By: Clayton Christensen
The author, Clayton Christensen, was a Rhodes Scholar and a Business Professor at Harvard. This book is a reference book for many silicon valley leaders. It won several awards and has been named one of the most important business books ever written. Those are all bold claims. So the book grabbed my attention.
Lesson 1: There are two types of technologies used in innovation: sustaining and disruptive. Understanding which technologies fall into which category is key to a company’s success.
- Sustaining technologies. These focus on growing existing technologies by enhancing their performance, mostly through extended functionality or increased capacity.
- Disrupting technologies. These change the landscape of an entire industry, or spark a new one altogether, because they solve a problem in an entirely new way or for an entirely new group of people.
Sustaining technologies are often already accepted by society. They are a large market. Think of all of the reiterations of the iPhone. We have accepted these small changes and we generally expect our smartphones to make calls, text, and take pictures. There is inherently less risk in these innovations, therefore, there is significantly more competition. It is very difficult to enter the market and be successful due to the price point and competition of sustaining technologies.
Typical Sustaining Company Practices
- Listening to customers’ opinions
- Improving the features of technologies that are already working
- Trying to satisfy investors by meeting their expectations
- Targeting big markets rather than niche and small markets
Disruptive technologies tackle the status quo. They are generally a smaller investment due to their lack of competition. They are generally less fine-tuned and sit within a small market.
Disruptive technologies are far more likely to fail BUT they also have the potential to skyrocket unlike sustaining technologies. Disruptive technologies are future-driven. They have more potential and basically no competition. The crux is that there is no guarantee that society will accept these innovations.

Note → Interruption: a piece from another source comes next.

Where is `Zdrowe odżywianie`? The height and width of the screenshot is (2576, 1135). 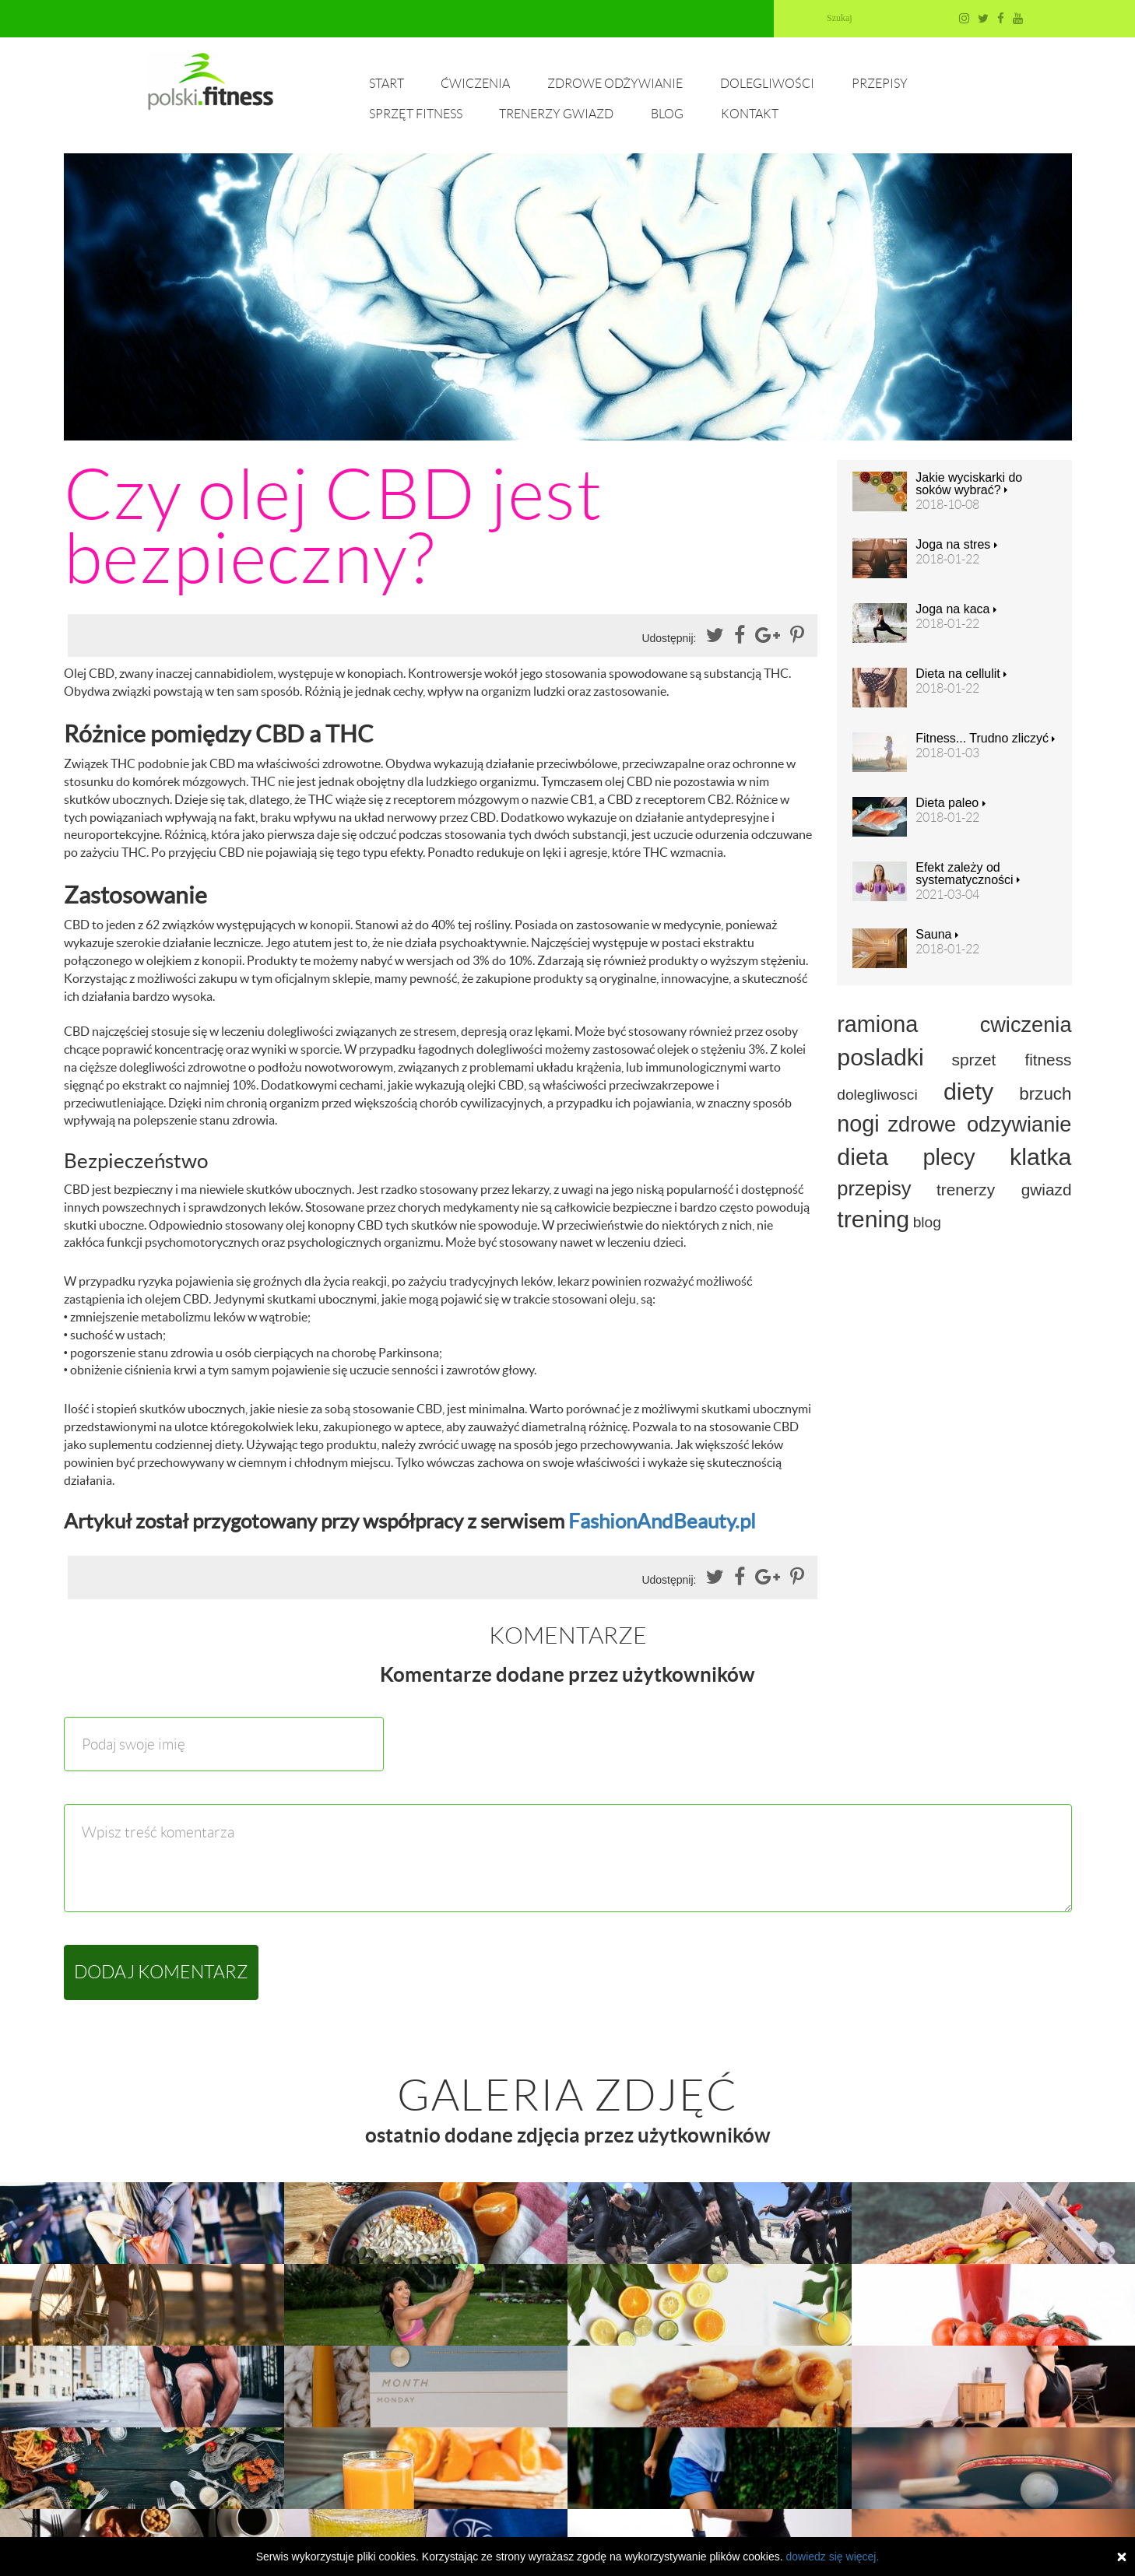
Zdrowe odżywianie is located at coordinates (615, 83).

Typical Disruptive Company Practices
- Watching what customers do rather than what they say
- Trying to find new and interesting ways of doing things
- Being driven by the company’s core values
- Pursuing smaller and nonexistent markets with the hope of creating their own market
Lesson 2: When the resources, processes and values of a company don’t match the target market, pursuing disruptive innovation within that market becomes difficult to justify.

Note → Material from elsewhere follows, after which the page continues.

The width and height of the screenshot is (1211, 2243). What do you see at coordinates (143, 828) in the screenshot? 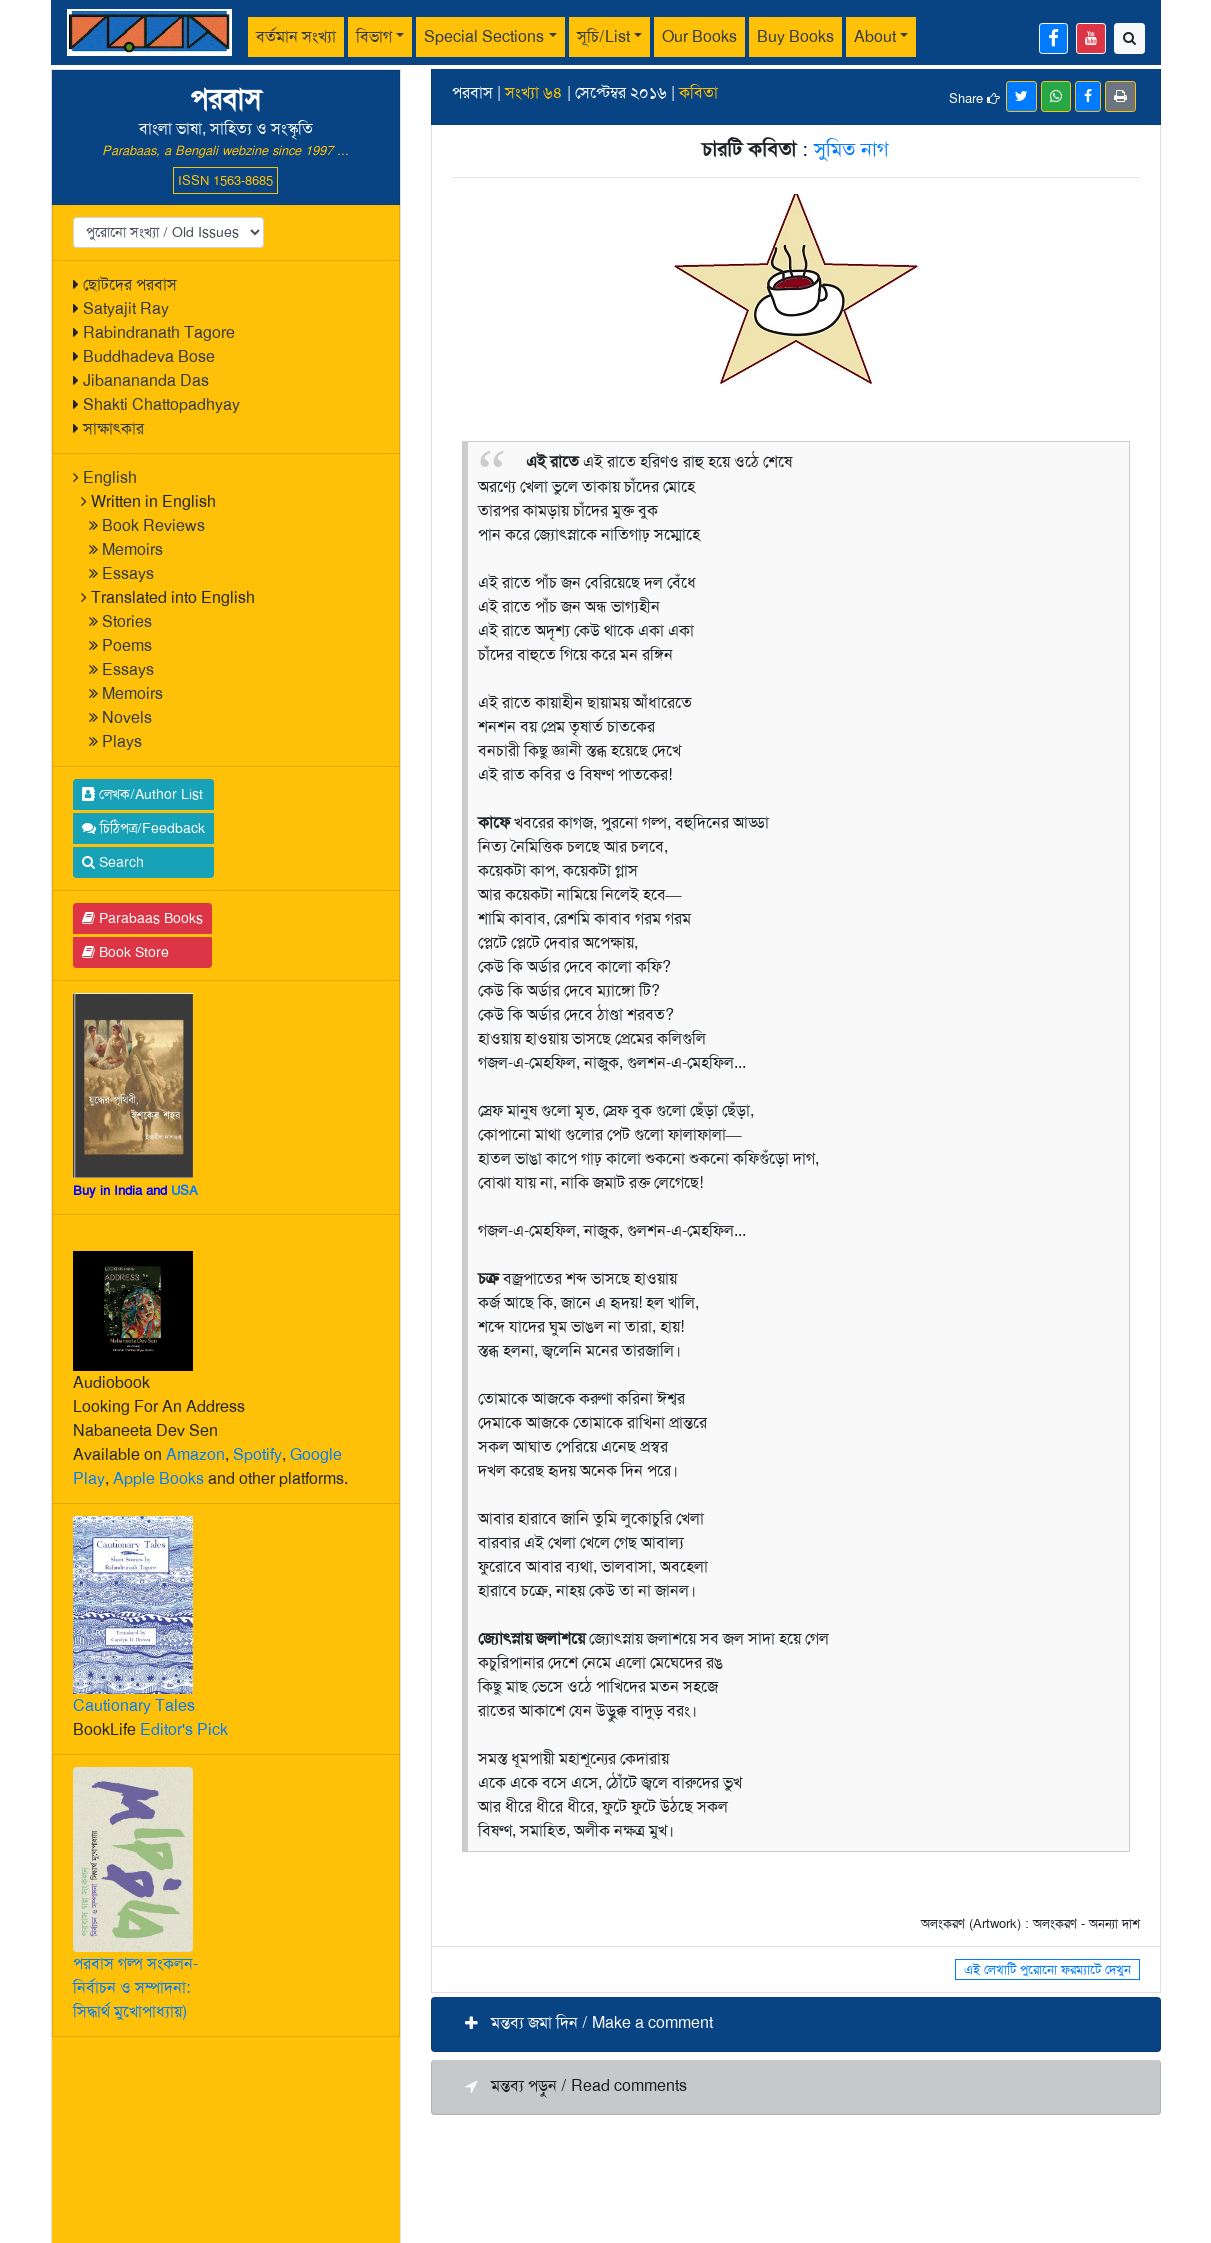
I see `চিঠিপত্র/Feedback` at bounding box center [143, 828].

A large company needs scale to make sense of an investment. If an investment cannot readily provide millions in revenue quickly, it is hard to justify spending all of the resources and processes pursuing it. Larger companies are beholden to their investors. Investors look to mitigate their risk and ensure return of capital first and foremost. They do this by analyzing historical data. Disruptive technologies don’t come with much, if any, historical data. So again, disruptive technologies don’t necessarily fit due to the values held by large companies.
These circumstances make it easier for startups to pursue disruption and completely transform industries. Disruption starts in low-margin niche markets until you achieve larger adoption. High risk. High reward. Sounds exciting.
- Resources. Anything you can buy, sell, hire or fire.
- Processes. Patterns of action and communication, both formal and informal.
- Values. The criteria by which managers and employees make all organizational decisions.
This is the innovator’s dilemma. Disruptive innovation doesn’t make sense for large companies to pursue based on common thought.
Lesson 3: Market leaders pursue disruptive innovation by equipping independent subsidiaries with resources, processes, and values as needed.
If you want to pursue disruptive change, start or acquire a small company with the sole purpose of pursuing that innovation. A small company can get excited about small returns and reiterate until a viable solution is created.
If mass adoption occurs, then the disruption has a chance to occur. If no adoption occurs, the risk has been mitigated to a smaller investment.
Disruptive innovation creates new markets and therefore creates the biggest returns when successful.
It doesn’t make financial sense for larger companies to pursue disruptive innovation because at the start they are low margin and it is unpredictable for if and how long adoption will take.
The solution is to start a small company to pursue specific disruptive innovations.